Your instructions. Keep each entry exactly as written when you repeat it, and skip the images.

(Transcribed page contents)
....................
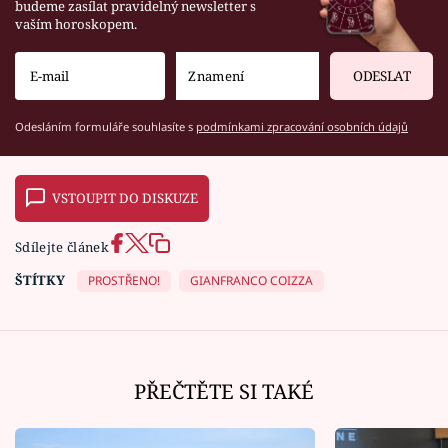
budeme zasílat pravidelný newsletter s
vaším horoskopem.
ODESLAT
Odesláním formuláře souhlasíte s
podmínkami zpracování osobních údajů
VSTOUPIT DO DISKUZE
Sdílejte článek
ŠTÍTKY
PROSTŘENO!
GIANFRANCO COIZZA
PŘEČTĚTE SI TAKÉ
....................
Task answer.
budeme zasílat pravidelný newsletter s
vaším horoskopem.
ODESLAT
Odesláním formuláře souhlasíte s
podmínkami zpracování osobních údajů
VSTOUPIT DO DISKUZE
Sdílejte článek
ŠTÍTKY
PROSTŘENO!
GIANFRANCO COIZZA
PŘEČTĚTE SI TAKÉ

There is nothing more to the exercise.